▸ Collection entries
--------------------

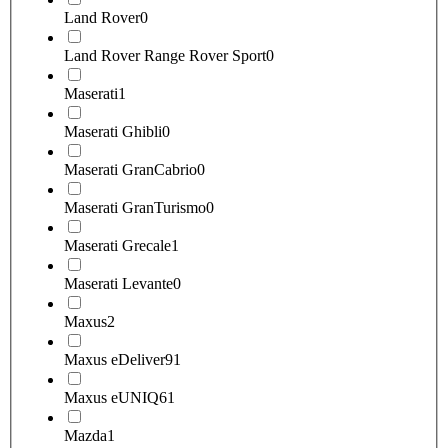
Land Rover
0
Land Rover Range Rover Sport
0
Maserati
1
Maserati Ghibli
0
Maserati GranCabrio
0
Maserati GranTurismo
0
Maserati Grecale
1
Maserati Levante
0
Maxus
2
Maxus eDeliver9
1
Maxus eUNIQ6
1
Mazda
1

--------------------

▸ TASK DIRECTIONS
Copy each entry above exactly; drop the pictures.

▸ RESPONSE AREA
Land Rover
0
Land Rover Range Rover Sport
0
Maserati
1
Maserati Ghibli
0
Maserati GranCabrio
0
Maserati GranTurismo
0
Maserati Grecale
1
Maserati Levante
0
Maxus
2
Maxus eDeliver9
1
Maxus eUNIQ6
1
Mazda
1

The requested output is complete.